Using genetically modified mouse models and gene expression profiling, we identify molecular targets for the development of preventive and diagnostic strategies.
This project focuses on
- transcriptional regulation in neurosensory development and maintenance in the inner ear model
- the molecular mechanisms involved in pathologies associated with diabetes mellitus
- the molecular causes of abnormal embryonic development
- To identify molecular changes induced by the diabetic exposure.
- To identify target genes for pathological changes in embryonic development.
- To identify genes, contributing to developmental defects and heart dysfunctions in diabetic pregnancies.
- To examine HIF-1α function in molecular responses to diabetes.
The number of people with diabetes was estimated to be 53 million, or 8.1% of the adult population in Europe in 2011. Both type 1 and type 2 diabetes are associated with a majority of risk health factors, such as hypertension, hyperlipidemia, obesity, thrombosis, autonomic neuropathy, nephropathy, endothelial dysfunction, and microvascular pathology.
Hyperglycemia triggers diabetic tissue damage, including microvascular complications characterized by the increased risk of cardiomyopathy and myocardial infarction, and nephropathy. Hypoxia is another important pathophysiological factor associated with diabetic complications. Transcriptional responses to hypoxia are mediated by hypoxia inducible factor 1 (HIF-1). HIF-1 activates over 800 target genes that are involved in cell proliferation, angiogenesis, glycolytic energy metabolism, and apoptosis. HIF-1 consists of two subunits, the regulatory subunit HIF-1α, and constitutively expressed HIF-1β. Oxygen tension plays a key role in the regulation of HIF-1α expression, stabilization, and activation. The aim of our research is to examine HIF-1α function in molecular responses to diabetes. We are interested in cardiac responses associated with diabetic cardiomyopathy. We are also analyzing the changes induced by the diabetic environment in kidneys resulting in diabetic nephropathy.
Diabetes of mother represents a serious complication for developing embryo. Diabetic pregnancy is associated with an increased incidence of congenital malformations compared with non-diabetic pregnancy.

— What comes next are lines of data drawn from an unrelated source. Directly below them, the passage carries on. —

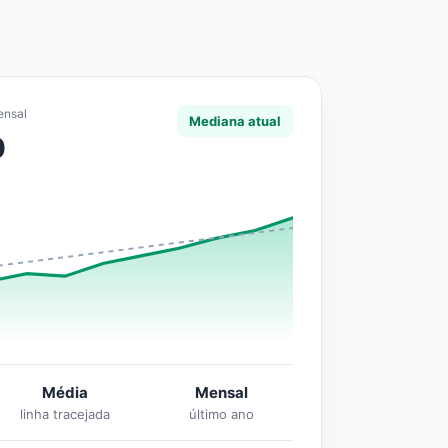
ensal
Mediana atual
0
Média
Mensal
linha tracejada
último ano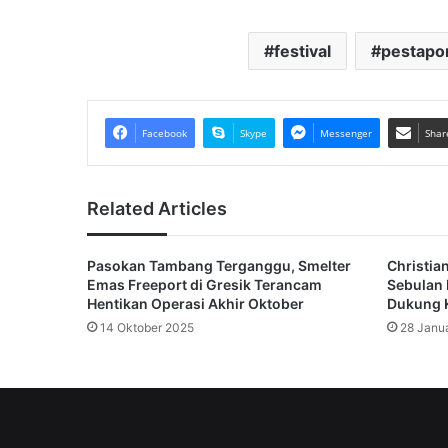
festival
pestapo
Facebook
Skype
Messenger
Shar
Related Articles
Pasokan Tambang Terganggu, Smelter
Christian
Emas Freeport di Gresik Terancam
Sebulan 
Hentikan Operasi Akhir Oktober
Dukung 
14 Oktober 2025
28 Janu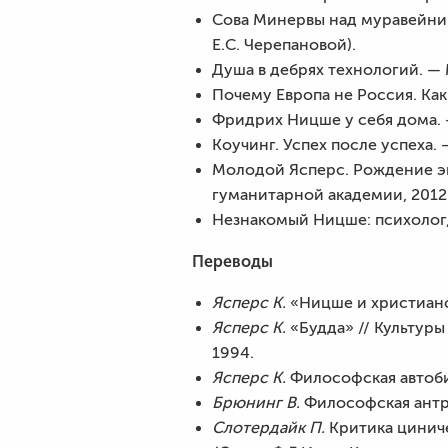
Сова Минервы над муравейник
Е.С. Черепановой).
Душа в дебрях технологий. — 
Почему Европа не Россия. Как
Фридрих Ницше у себя дома. —
Коучинг. Успех после успеха. —
Молодой Ясперс. Рождение эк
гуманитарной академии, 2012.
Незнакомый Ницше: психолог, 
Переводы
Ясперс К.
«Ницше и христианст
Ясперс К.
«Будда» // Культуры 
1994.
Ясперс К.
Философская автобио
Брюнинг В.
Философская антро
Слотердайк П.
Критика циниче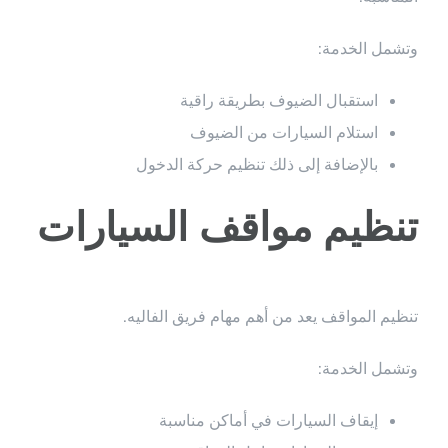
وتشمل الخدمة:
استقبال الضيوف بطريقة راقية
استلام السيارات من الضيوف
بالإضافة إلى ذلك تنظيم حركة الدخول
تنظيم مواقف السيارات
تنظيم المواقف يعد من أهم مهام فريق الفاليه.
وتشمل الخدمة:
إيقاف السيارات في أماكن مناسبة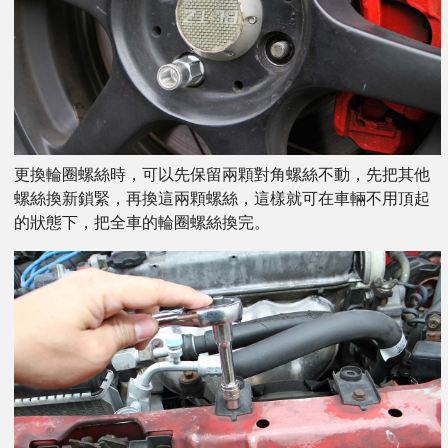
更換輪圈螺絲時，可以先保留兩顆對角螺絲不動，先把其他
螺絲換新鎖緊，再換這兩顆螺絲，這樣就可在車輛不用頂起
的狀態下，把全車的輪圈螺絲換完。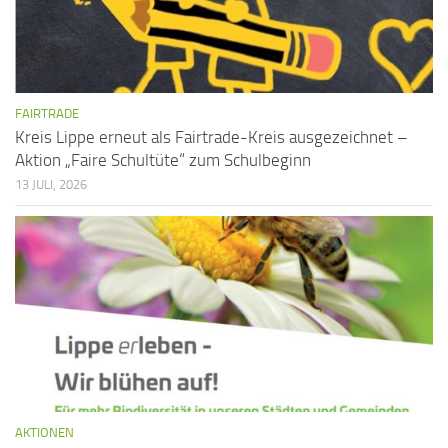
FAIRTRADE
Kreis Lippe erneut als Fairtrade-Kreis ausgezeichnet –
Aktion „Faire Schultüte“ zum Schulbeginn
13 JULI, 2026
AKTIONEN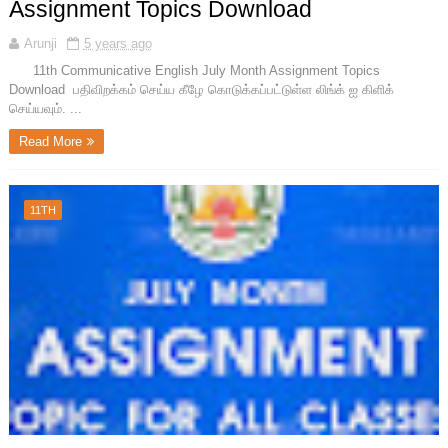
Assignment Topics Download
Arunji
5 years ago
11th Communicative English July Month Assignment Topics
Download பதிவிறக்கம் செய்ய கீழே கொடுக்கப்பட்டுள்ள லிங்க் ஐ கிளிக்
செய்யவும். ...
Read More
11TH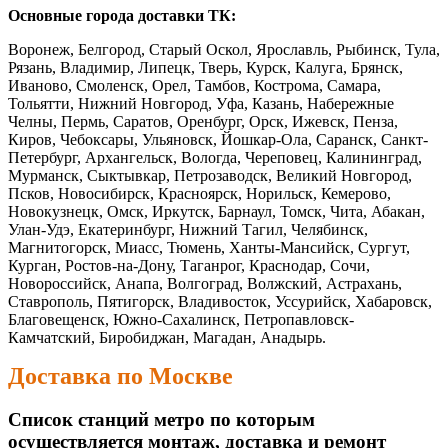
Основные города доставки ТК:
Воронеж, Белгород, Старый Оскол, Ярославль, Рыбинск, Тула,
Рязань, Владимир, Липецк, Тверь, Курск, Калуга, Брянск,
Иваново, Смоленск, Орел, Тамбов, Кострома, Самара,
Тольятти, Нижний Новгород, Уфа, Казань, Набережные
Челны, Пермь, Саратов, Оренбург, Орск, Ижевск, Пенза,
Киров, Чебоксары, Ульяновск, Йошкар-Ола, Саранск, Санкт-
Петербург, Архангельск, Вологда, Череповец, Калининград,
Мурманск, Сыктывкар, Петрозаводск, Великий Новгород,
Псков, Новосибирск, Красноярск, Норильск, Кемерово,
Новокузнецк, Омск, Иркутск, Барнаул, Томск, Чита, Абакан,
Улан-Удэ, Екатеринбург, Нижний Тагил, Челябинск,
Магнитогорск, Миасс, Тюмень, Ханты-Мансийск, Сургут,
Курган, Ростов-на-Дону, Таганрог, Краснодар, Сочи,
Новороссийск, Анапа, Волгоград, Волжский, Астрахань,
Ставрополь, Пятигорск, Владивосток, Уссурийск, Хабаровск,
Благовещенск, Южно-Сахалинск, Петропавловск-
Камчатский, Биробиджан, Магадан, Анадырь.
Доставка по Москве
Список станций метро по которым
осуществляется монтаж, доставка и ремонт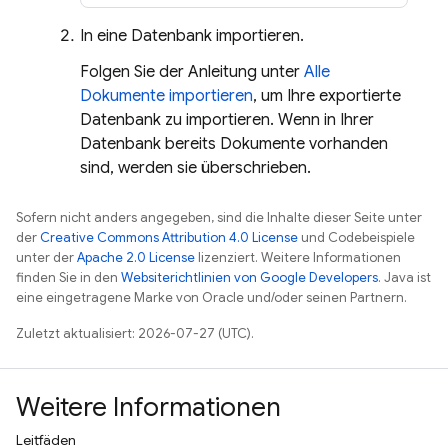
In eine Datenbank importieren.
Folgen Sie der Anleitung unter
Alle
Dokumente importieren
, um Ihre exportierte
Datenbank zu importieren. Wenn in Ihrer
Datenbank bereits Dokumente vorhanden
sind, werden sie überschrieben.
Sofern nicht anders angegeben, sind die Inhalte dieser Seite unter
der
Creative Commons Attribution 4.0 License
und Codebeispiele
unter der
Apache 2.0 License
lizenziert. Weitere Informationen
finden Sie in den
Websiterichtlinien von Google Developers
. Java ist
eine eingetragene Marke von Oracle und/oder seinen Partnern.
Zuletzt aktualisiert: 2026-07-27 (UTC).
Weitere Informationen
Leitfäden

Diabetic embryopathy can affect any developing organ system, although congenital heart defects and neural tube defects are the most frequent malformations in the children of diabetic women. Even without congenital abnormalities, the risk for diabetes and cardiovascular disease is elevated in children and adults who have been exposed to adverse intrauterine conditions. This phenomenon is also termed fetal or developmental programming. However, the molecular mechanisms by which maternal diabetes induces changes in embryos remain unclear. The overarching goal of our research has been to identify key molecular players in changes caused by the exposure to diabetes. Using the mouse as an experimental system and global gene expression profiling, we have identified target genes, which can serve as an indicator for specific abnormalities in heart development and function, and genes, contributing to developmental heart defects in diabetic pregnancies and heart dysfunctions in the adult.
Our second major project focuses on transcriptional regulation in neurosensory embryonic development. Specifically, we are interested in identifying genes and pathways that are crucial in generating specific cell types in the inner ear. This is a critical step for understanding the pathophysiology of hearing disorders, associated with the death of hair cells, supporting cells, neurons and the loss of neuronal contacts. Approximately 71 million Europeans have a hearing impairment. Using mouse model, we analyze the interactions and cooperation of transcription factors, ISLET1, SOX2, and bHLH neurosensory specification factors, in the development of the neuronal and sensory lineages of the inner ear.